Des larmes montèrent subitement, exprimant la douleur du malchanceux. Il se tenait le menton en gigotant - mais était au moins "réconforté" par le fait qu'aucune goutte de sang ne semblait sortir de sa bouche. Au moins sa langue était encore entière. Il se releva à son tour d'un bond, lançant au personnage un regard douloureux.
« Vegeo ? Bon sang mais... Qu'est-ce que tu fais ici ? »

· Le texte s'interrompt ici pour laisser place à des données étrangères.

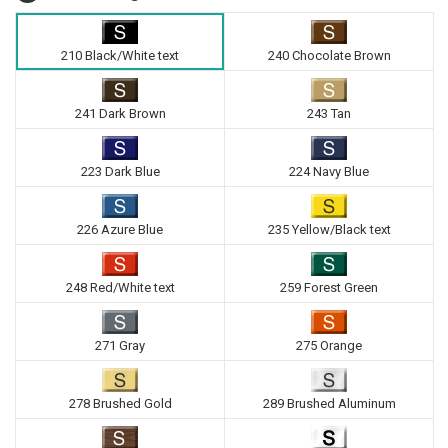
210 Black/White text
240 Chocolate Brown
241 Dark Brown
243 Tan
223 Dark Blue
224 Navy Blue
226 Azure Blue
235 Yellow/Black text
248 Red/White text
259 Forest Green
271 Gray
275 Orange
278 Brushed Gold
289 Brushed Aluminum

"Na vait mal !!" lança-t-il. "Gnnnnn..."
Des perles d'eau coulant encore le long de ses joues, il regarda Natsume avec l'air d'un enfant qui venait de tomber par terre. Les yeux grands ouverts, remplis de larmes, la mine offusquée. Tout en se rendant compte de l'aspect étrange du jeune homme - étrangement c'était la première fois qu'il le croisait sans qu'Elisabeth ne lui passe par la tête - il se concentrait tout de même plus sur la mobilité réduite de sa langue que sur les bandages. Il secoua avec vigueur sa main droite en levant les yeux au ciel.
*Quelle douleur ! Mais quelle douleur !!*
Après quelques secondes, sentant qu'il pourrait parler à peu près normalement, il s'adressa à Natsume.
"Tu vas bien ? Quelle idée de s'allonger comme ça dans cette partie de la forêt ! Je croyais que tu étais mort !"
Encore un peu sonné, il regardait Natsume d'un œil torve. Le son de sa voix, loin d'être moralisateur, était sincèrement inquiet. Malgré tout, les circonstances faisaient que pour une fois dans sa vie, l'élémentaire mettait une énergie peu habituelle dans ses propos. Après tout, Dieu que ça faisait mal de se mordre la langue, d'autant plus que c'était sa première fois.